══ RECORDED INFORMATION

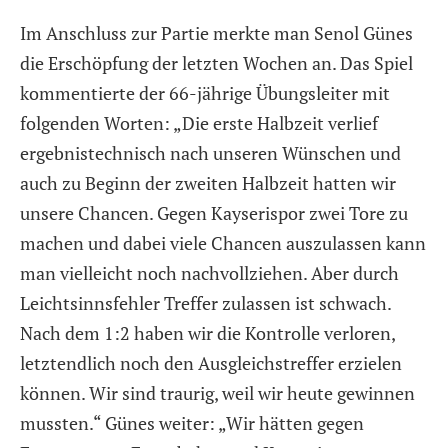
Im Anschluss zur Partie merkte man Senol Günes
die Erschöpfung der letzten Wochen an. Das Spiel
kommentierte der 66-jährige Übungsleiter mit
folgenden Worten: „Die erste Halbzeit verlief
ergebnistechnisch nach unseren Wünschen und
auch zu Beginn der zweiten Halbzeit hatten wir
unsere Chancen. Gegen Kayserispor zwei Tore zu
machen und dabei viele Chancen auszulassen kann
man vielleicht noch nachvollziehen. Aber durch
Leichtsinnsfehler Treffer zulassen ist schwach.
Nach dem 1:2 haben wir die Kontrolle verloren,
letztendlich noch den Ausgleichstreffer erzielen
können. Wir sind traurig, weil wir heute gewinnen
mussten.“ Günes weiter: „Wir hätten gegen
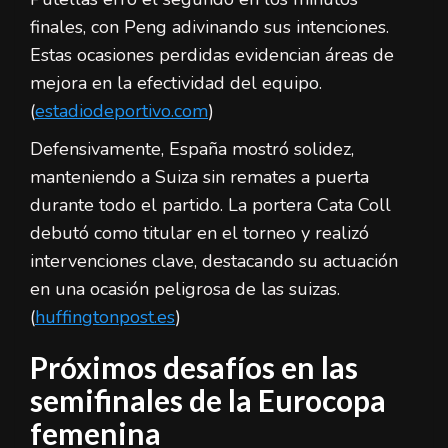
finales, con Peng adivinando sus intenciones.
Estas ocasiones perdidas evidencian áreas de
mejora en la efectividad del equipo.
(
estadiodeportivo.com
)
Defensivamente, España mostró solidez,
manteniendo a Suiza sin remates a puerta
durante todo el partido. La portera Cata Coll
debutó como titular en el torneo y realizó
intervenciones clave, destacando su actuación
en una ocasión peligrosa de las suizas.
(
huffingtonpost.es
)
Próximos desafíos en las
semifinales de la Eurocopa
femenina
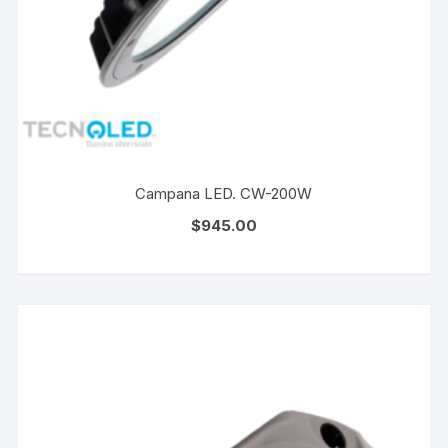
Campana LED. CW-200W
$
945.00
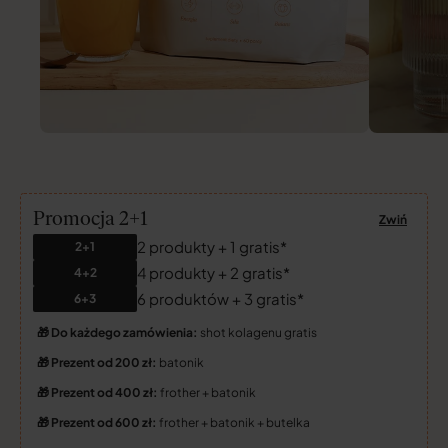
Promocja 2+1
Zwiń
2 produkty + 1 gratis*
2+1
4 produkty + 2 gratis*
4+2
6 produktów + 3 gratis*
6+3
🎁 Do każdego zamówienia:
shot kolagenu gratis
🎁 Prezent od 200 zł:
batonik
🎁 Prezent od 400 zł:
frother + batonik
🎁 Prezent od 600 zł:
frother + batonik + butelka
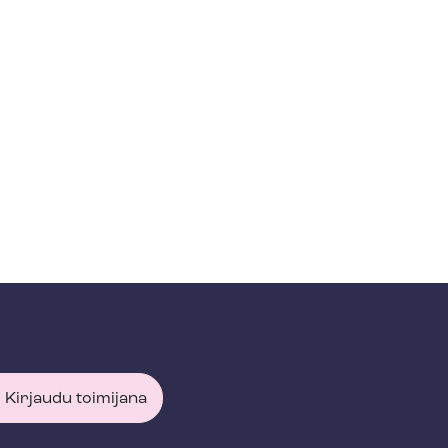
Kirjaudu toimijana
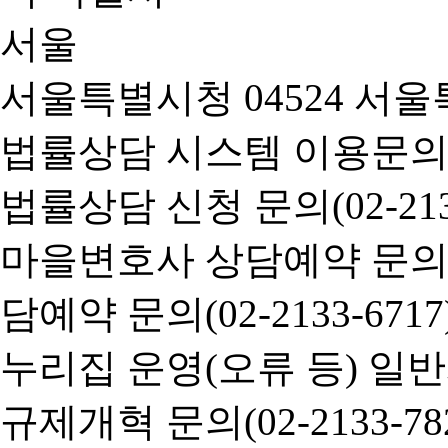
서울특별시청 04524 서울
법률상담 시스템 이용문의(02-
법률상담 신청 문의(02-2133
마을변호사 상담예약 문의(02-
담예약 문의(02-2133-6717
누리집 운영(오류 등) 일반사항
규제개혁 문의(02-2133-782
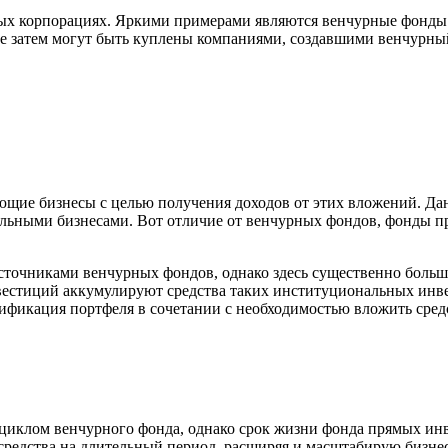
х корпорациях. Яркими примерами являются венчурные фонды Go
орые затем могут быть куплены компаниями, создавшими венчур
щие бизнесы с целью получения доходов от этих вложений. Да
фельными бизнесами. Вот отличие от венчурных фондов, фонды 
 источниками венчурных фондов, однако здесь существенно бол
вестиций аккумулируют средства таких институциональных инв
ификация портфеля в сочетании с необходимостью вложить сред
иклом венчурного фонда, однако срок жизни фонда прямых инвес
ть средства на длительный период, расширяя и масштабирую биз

════

● **ASSIGNED TASK**:
What's needed is an exact copy of the records above from the line containing "debutó como titular en el torneo y realizó" down to the line containing "ификация портфеля в", both included, without any pictures.

● **RESPONSE TO THIS EXERCISE**:
debutó como titular en el torneo y realizó
intervenciones clave, destacando su actuación
en una ocasión peligrosa de las suizas.
(
huffingtonpost.es
)
Próximos desafíos en las
semifinales de la Eurocopa
femenina
Campana LED. CW-200W
$
945.00
Promocja 2+1
Zwiń
2 produkty + 1 gratis*
2+1
4 produkty + 2 gratis*
4+2
6 produktów + 3 gratis*
6+3
🎁 Do każdego zamówienia:
shot kolagenu gratis
🎁 Prezent od 200 zł:
batonik
🎁 Prezent od 400 zł:
frother + batonik
🎁 Prezent od 600 zł:
frother + batonik + butelka
Kirjaudu toimijana
서울특별시청 04524 서울
법률상담 시스템 이용문의(02-
법률상담 신청 문의(02-2133
마을변호사 상담예약 문의(02-
담예약 문의(02-2133-6717
누리집 운영(오류 등) 일반사항
규제개혁 문의(02-2133-782
х корпорациях. Яркими примерами являются венчурные фонды Go
орые затем могут быть куплены компаниями, создавшими венчур
щие бизнесы с целью получения доходов от этих вложений. Да
фельными бизнесами. Вот отличие от венчурных фондов, фонды 
 источниками венчурных фондов, однако здесь существенно бол
вестиций аккумулируют средства таких институциональных инв
ификация портфеля в сочетании с необходимостью вложить сред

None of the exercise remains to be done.